(Page images and extracted text)
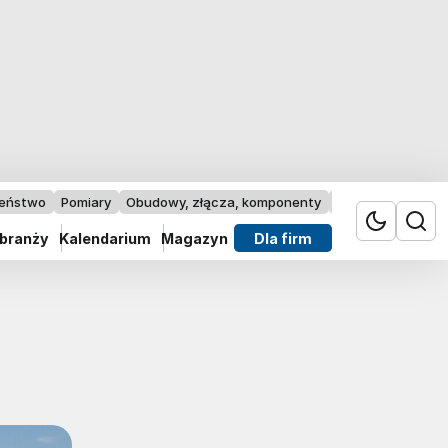
zeństwo
Pomiary
Obudowy, złącza, komponenty
Przemysł 4.0
 branży
Kalendarium
Magazyn
Dla firm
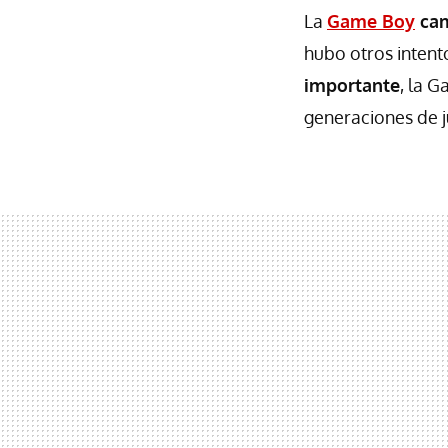
La
Game Boy
cam
hubo otros intent
importante
, la 
generaciones de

• **Prompt**:
Take the data above and set it down exactly, images excluded.

• **Solution below**:
zeństwo
Pomiary
Obudowy, złącza, komponenty
Przemysł 4.0
 branży
Kalendarium
Magazyn
Dla firm
La
Game Boy
cam
hubo otros intent
importante
, la 
generaciones de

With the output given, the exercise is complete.